Points de repère sur la liturgie

La Une du nouveau numéro d’Il est vivant! Un numéro consacré à la liturgie

Édito par Guillemette Pradère
Faim et soif!

Voici venir des jours – oracle du Seigneur Dieu –, où j’enverrai la famine sur la terre ; ce ne sera pas une faim de pain ni une soif d’eau, mais la faim et la soif d’entendre les paroles du Seigneur » (Am 8, 11).
Il y a un an, la rédaction d’Il est vivant ! était interpellée par des lecteurs : « Faites-nous un numéro sur la liturgie. Un numéro qui nous aide à comprendre le sens de la liturgie et de ses rites, un numéro qui nous fasse percevoir le sens de la tradition et des nouveautés, un numéro qui nous aide à partager ce trésor et qui réponde à nos mille et une questions ; un numéro qui soit dans l’esprit de ce que l’on vit à Paray le Monial. » L’idée nous parut bonne, même si le sujet est immense, qu’il est particulièrement sensible et que nous ne sommes pas une revue spécialisée. Ce numéro était prévu pour juillet 2020.

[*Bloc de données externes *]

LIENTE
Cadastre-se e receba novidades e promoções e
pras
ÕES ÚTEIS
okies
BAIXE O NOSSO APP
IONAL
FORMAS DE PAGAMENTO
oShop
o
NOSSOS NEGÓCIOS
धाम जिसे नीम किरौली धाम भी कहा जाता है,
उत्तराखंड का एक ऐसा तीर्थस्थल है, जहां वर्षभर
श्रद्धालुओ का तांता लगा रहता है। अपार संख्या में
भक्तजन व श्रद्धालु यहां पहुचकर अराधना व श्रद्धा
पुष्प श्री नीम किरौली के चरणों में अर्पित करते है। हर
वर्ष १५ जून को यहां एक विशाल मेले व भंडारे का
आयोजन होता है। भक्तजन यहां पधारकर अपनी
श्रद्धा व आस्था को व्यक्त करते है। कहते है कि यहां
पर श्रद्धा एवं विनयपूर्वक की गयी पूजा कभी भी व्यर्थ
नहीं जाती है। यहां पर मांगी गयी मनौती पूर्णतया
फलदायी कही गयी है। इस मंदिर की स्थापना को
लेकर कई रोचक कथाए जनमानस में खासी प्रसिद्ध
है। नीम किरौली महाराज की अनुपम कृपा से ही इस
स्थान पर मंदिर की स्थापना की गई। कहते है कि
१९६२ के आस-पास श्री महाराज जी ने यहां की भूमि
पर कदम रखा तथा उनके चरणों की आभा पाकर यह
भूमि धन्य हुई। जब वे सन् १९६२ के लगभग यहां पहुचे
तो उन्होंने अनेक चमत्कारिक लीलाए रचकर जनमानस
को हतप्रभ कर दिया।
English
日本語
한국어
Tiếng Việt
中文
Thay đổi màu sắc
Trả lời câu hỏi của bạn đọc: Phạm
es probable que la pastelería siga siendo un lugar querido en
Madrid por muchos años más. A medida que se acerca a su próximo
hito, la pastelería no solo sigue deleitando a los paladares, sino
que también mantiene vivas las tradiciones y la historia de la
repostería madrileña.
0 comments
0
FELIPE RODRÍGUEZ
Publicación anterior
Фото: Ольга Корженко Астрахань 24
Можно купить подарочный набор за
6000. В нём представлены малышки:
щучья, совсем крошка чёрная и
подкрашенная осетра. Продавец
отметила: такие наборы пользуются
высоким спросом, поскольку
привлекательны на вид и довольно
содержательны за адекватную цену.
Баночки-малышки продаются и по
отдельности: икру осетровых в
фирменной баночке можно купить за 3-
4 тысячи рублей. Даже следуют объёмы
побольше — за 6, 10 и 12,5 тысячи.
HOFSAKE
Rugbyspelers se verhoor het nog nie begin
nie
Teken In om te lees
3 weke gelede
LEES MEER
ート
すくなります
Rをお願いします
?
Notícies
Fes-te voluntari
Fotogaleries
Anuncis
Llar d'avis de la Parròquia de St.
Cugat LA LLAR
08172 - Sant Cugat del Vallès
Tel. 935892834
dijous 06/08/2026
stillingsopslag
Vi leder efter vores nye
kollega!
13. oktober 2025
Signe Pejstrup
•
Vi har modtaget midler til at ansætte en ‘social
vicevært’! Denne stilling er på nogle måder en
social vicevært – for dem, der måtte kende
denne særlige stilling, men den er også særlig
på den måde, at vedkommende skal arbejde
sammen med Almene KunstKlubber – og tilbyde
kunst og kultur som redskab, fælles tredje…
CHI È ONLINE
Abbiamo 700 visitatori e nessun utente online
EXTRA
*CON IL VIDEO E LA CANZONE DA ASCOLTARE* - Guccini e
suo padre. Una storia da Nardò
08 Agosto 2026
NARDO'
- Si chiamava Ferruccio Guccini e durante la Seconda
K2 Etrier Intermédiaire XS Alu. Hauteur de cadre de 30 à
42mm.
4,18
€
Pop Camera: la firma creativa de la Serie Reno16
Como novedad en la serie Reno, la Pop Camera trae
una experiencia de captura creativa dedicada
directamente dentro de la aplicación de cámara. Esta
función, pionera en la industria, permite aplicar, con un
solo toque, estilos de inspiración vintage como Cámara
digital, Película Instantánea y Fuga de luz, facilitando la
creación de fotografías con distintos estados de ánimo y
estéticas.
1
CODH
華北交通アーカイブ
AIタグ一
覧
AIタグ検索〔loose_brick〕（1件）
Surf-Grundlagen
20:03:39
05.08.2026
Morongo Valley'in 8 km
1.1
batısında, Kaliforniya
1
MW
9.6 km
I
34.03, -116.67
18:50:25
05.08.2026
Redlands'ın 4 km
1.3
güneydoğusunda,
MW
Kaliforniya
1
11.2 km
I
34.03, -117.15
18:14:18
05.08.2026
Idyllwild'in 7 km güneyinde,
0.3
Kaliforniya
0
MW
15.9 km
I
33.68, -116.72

Et puis, le confinement est arrivé. Plus de deux mois sans célébration publique ; le triduum pascal devant son écran ; des messes sans peuple et sans communion physique ; des baptêmes et des mariages reportés ; des funérailles sans célébration ; deux mois très intenses aussi pour beaucoup d’entre nous, le son poignant des cloches de toutes nos églises appelant l’humanité à s’unir dans la prière, la découverte de la liturgie familiale ou de la prière de l’office divin, etc. Cette expérience partagée aux quatre coins du monde, cette quête de salut, cette soif d’entendre, de voir, de toucher, de sentir, de communier, d’entrer dans nos églises, de retrouver la dimension communautaire du peuple assemblé par son Dieu, en sa présence, n’a-t-elle pas renouvelé notre regard sur le mystère de la liturgie ?
Puisse ce numéro contribuer à « ouvrir les yeux de notre cœur » à la richesse de ce trésor toujours accessible, et nous entraîner dans une participation active, au sens le plus profond, pour le salut du monde.